Hired Hand: STREAM Helps Patients Flow In
STREAM™ by Dynatronics is an example of a packaged marketing platform that leverages technology to connect practices to patients with functionality to create and manage social media sites, reduce no shows, customize patient communication, automate appointment reminders, offer online bill pay, register a practice with Google Maps, and provide analytics to measure results.
“There’s an entirely new paradigm shift taking place in terms of how our clients have to market their practices,” said Larry Beardall, executive vice president of marketing and sales for Dynatronics. Research, he continued, has shown consumers overwhelmingly trust a peer recommendation over a traditional advertisement where a company tells its own story. “What businesses are discovering is that this tremendous platform already exists, and it’s called social media.”
Tapping into the network, however, can be overwhelming for practices that are already overwhelmed trying to convert to an electronic health record and see patients. Beardall said packaged platforms like STREAM, which is software as a service, provide the technical and graphic support so that practices don’t have to have an onsite expert to take advantage of the benefits of electronic communications. Those who subscribe to the service have unlimited graphics and technical support to have Facebook pages and YouTube videos created and kept updated.
Beardall said the integrated technology makes it easier for practices to acquire new patients, retain existing ones and reactivate past patients. Beyond pure marketing, he said there are also multiple built-in revenue generators.
One is to reduce no shows in two ways — by reminding patients through both e-mail and text message of upcoming appointments and by automatically contacting anyone designated on the week’s wait list if a cancellation comes up. He added the industry average is a no show rate of 10-15 percent on any given day. If even half those appointments are filled, it can quickly add up to thousands of dollars a month in recovered revenue.

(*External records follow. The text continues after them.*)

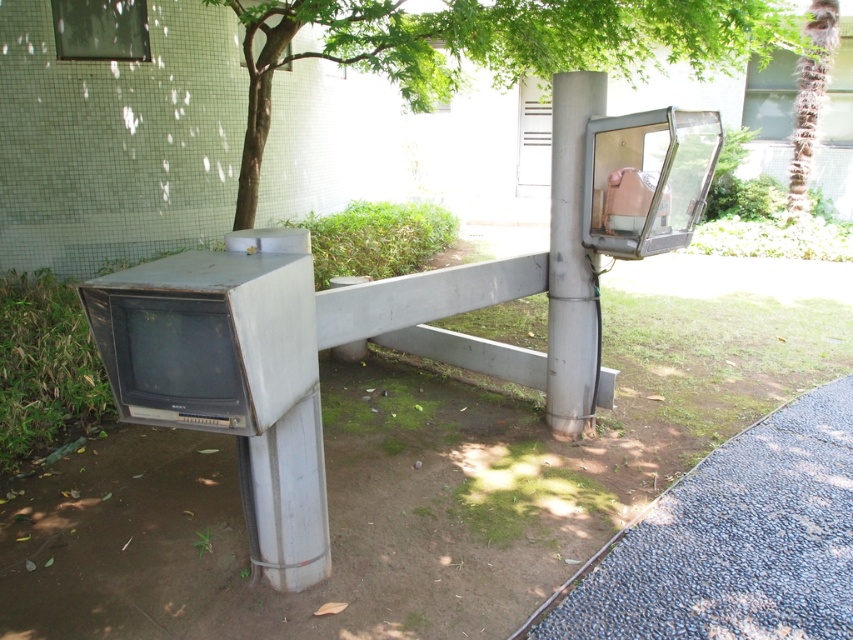 You are standing in the outdoor area shown in the image. You need to place a small potted plant between the gray gravel at lower right and the metallic gray pole at upper center. Based on their positions, where should you place the plant to ensure it is between them?

The gray gravel at lower right is below the metallic gray pole at upper center, so placing the plant between them would require positioning it above the gray gravel at lower right and below the metallic gray pole at upper center. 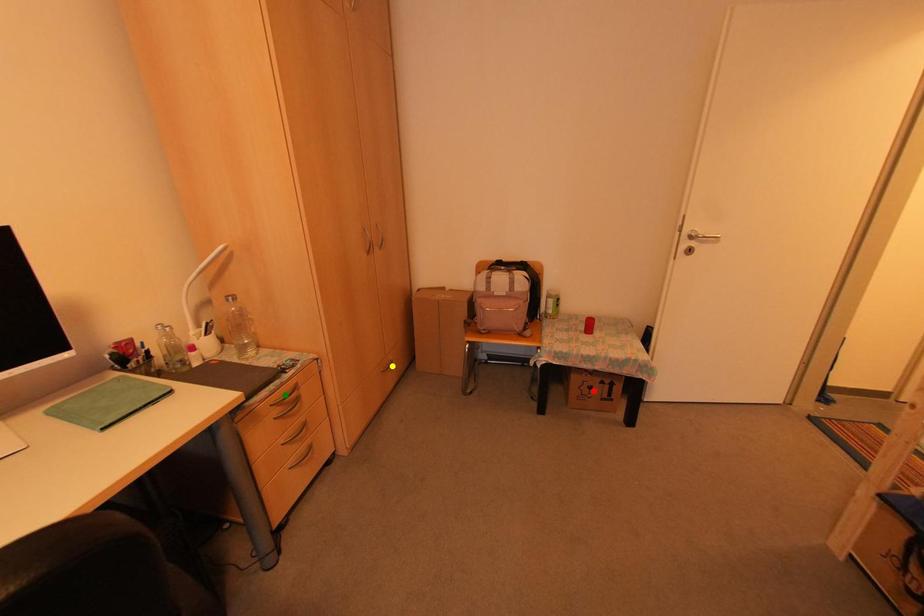 Order these from nearest to farthest:
1. green point
2. red point
3. yellow point

green point < red point < yellow point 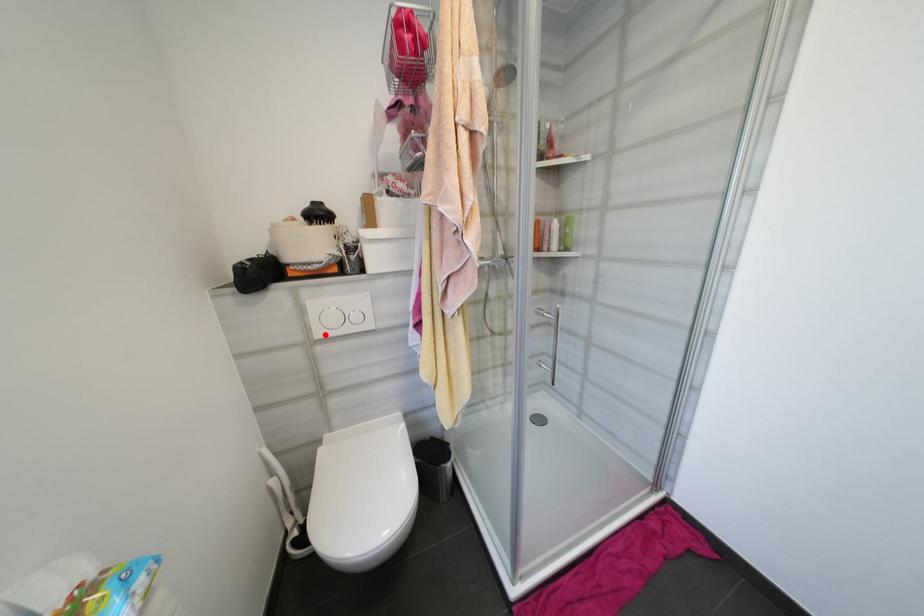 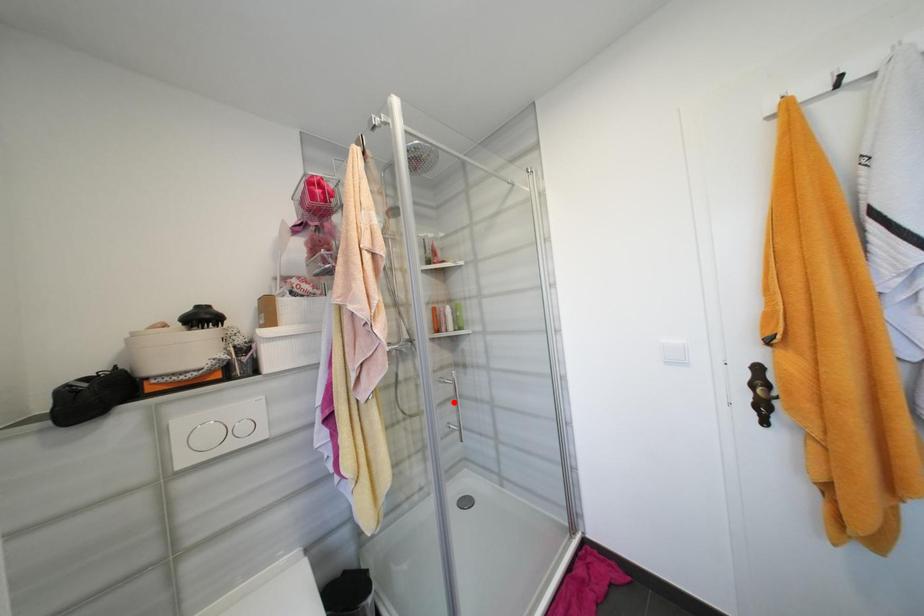 I am providing you with two images of the same scene from different viewpoints. A red point is marked on the first image and another point is marked on the second image. Do the highlighted points in image1 and image2 indicate the same real-world spot?

No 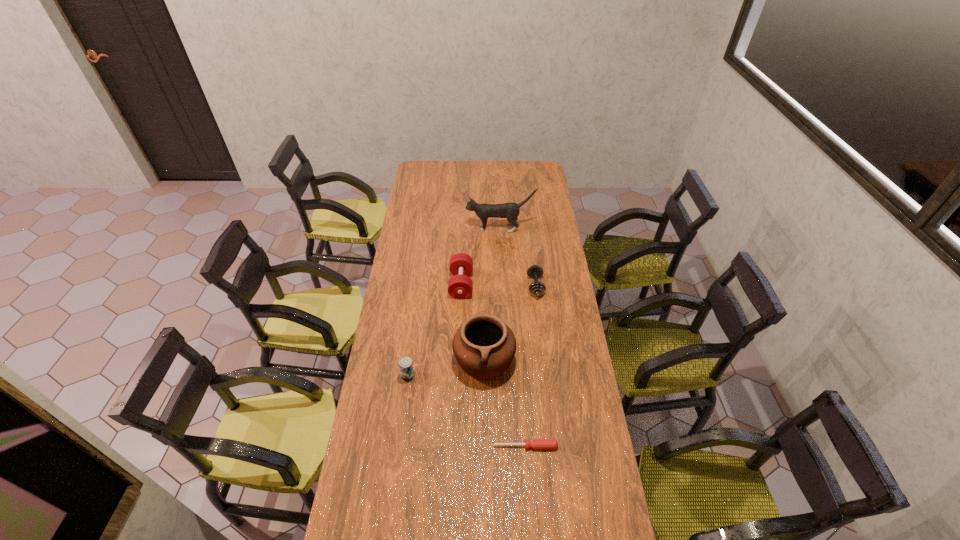 Locate an element on the screen. free space located at the face of the cat is located at coordinates (432, 228).

Locate an element on the screen. free spot located 0.170m at the face of the cat is located at coordinates (436, 228).

I want to click on vacant space located 0.290m on the back of the fifth shortest object, so click(x=484, y=288).

Find the location of `free spot located 0.400m on the front of the taller dumbbell`. free spot located 0.400m on the front of the taller dumbbell is located at coordinates (457, 374).

This screenshot has width=960, height=540. In order to click on blank area located 0.250m on the right of the beer can in this screenshot , I will do `click(476, 376)`.

The height and width of the screenshot is (540, 960). Identify the location of vacant space located on the back of the right dumbbell. (532, 260).

Identify the location of free space located 0.180m on the back of the nearest object. pyautogui.click(x=522, y=397).

Identify the location of object that is at the left edge. This screenshot has width=960, height=540. (405, 363).

This screenshot has width=960, height=540. Find the location of `cat at the right edge`. cat at the right edge is located at coordinates (510, 210).

Find the location of `dumbbell that is positioned at the right edge`. dumbbell that is positioned at the right edge is located at coordinates (536, 288). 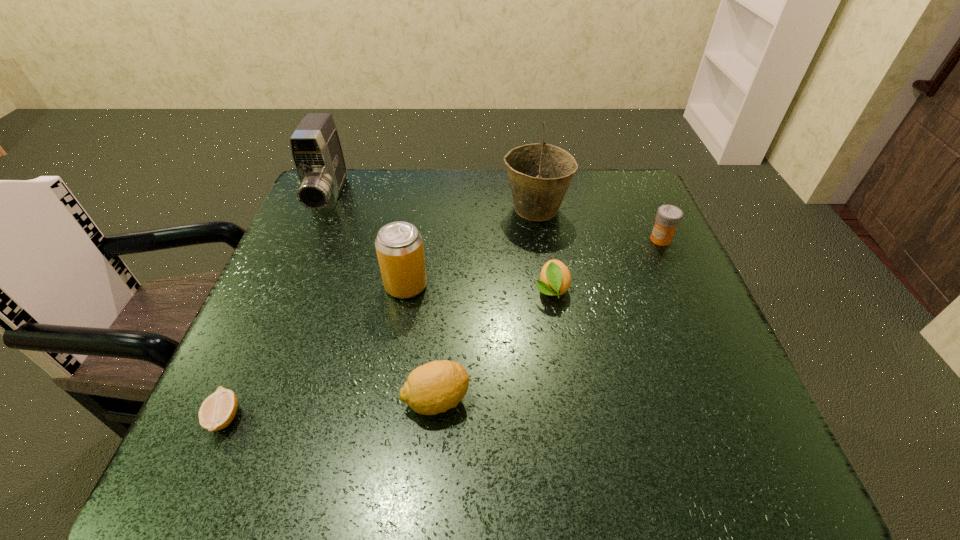 Locate an element on the screen. Image resolution: width=960 pixels, height=540 pixels. vacant space located on the front of the wine bucket is located at coordinates (545, 276).

Where is `free space located at the front of the camcorder, highlighting the lens`? The width and height of the screenshot is (960, 540). free space located at the front of the camcorder, highlighting the lens is located at coordinates (266, 350).

Where is `free spot located 0.130m on the back of the third tallest object`? The height and width of the screenshot is (540, 960). free spot located 0.130m on the back of the third tallest object is located at coordinates (415, 234).

Find the location of a particular element. The width and height of the screenshot is (960, 540). vacant space positioned 0.170m on the label side of the fifth nearest object is located at coordinates (579, 239).

Locate an element on the screen. Image resolution: width=960 pixels, height=540 pixels. free spot located on the label side of the fifth nearest object is located at coordinates (555, 239).

Locate an element on the screen. Image resolution: width=960 pixels, height=540 pixels. vacant space situated 0.350m on the label side of the fifth nearest object is located at coordinates (505, 239).

What are the coordinates of `free space located 0.280m at the stem end of the second lemon from right to left` in the screenshot? It's located at (631, 400).

Identify the location of blank area located 0.140m with leaves positioned above the second shortest object. This screenshot has height=540, width=960. (564, 366).

Where is `free space located on the back of the shortest object`? free space located on the back of the shortest object is located at coordinates (251, 357).

Find the location of a particular element. This screenshot has width=960, height=540. wine bucket present at the far edge is located at coordinates tap(540, 174).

Recare is another revenue generator. “You are marketing to a very defined, loyal group of patients that you already have a relationship with,” Beardall said of communications to current and past patients. He added this marketing strategy could range from reminding patients to schedule appointments for flu shots or routine checkups to offering customizable promotions to getting feedback through surveys.
Like all interactive media, Beardall said a practice has to be aware of the double-edged sword. “Social media is fabulous, but it can work against you if you don’t keep up with it.” He added that STREAM allows for alerts on surveys so that up to three people in an office are instantly notified if responses come in on the high or low side. “If you’ve got a problem you need to fix, the clinic can jump on it immediately. We’ve all been there ... gone from the worst experience to ‘customer for life’ based on how a company responded to our problem.”
Powered by Smile Reminder™, which has been used for a decade in the dental field, Beardall said STREAM can be synced to most practice management software and is HIPAA ready.
Joining the Revolution
Whether using an outside service or opting to navigate new technology in-house, it is becoming increasingly clear that consumers expect … and soon will demand … functional information be available at their fingertips.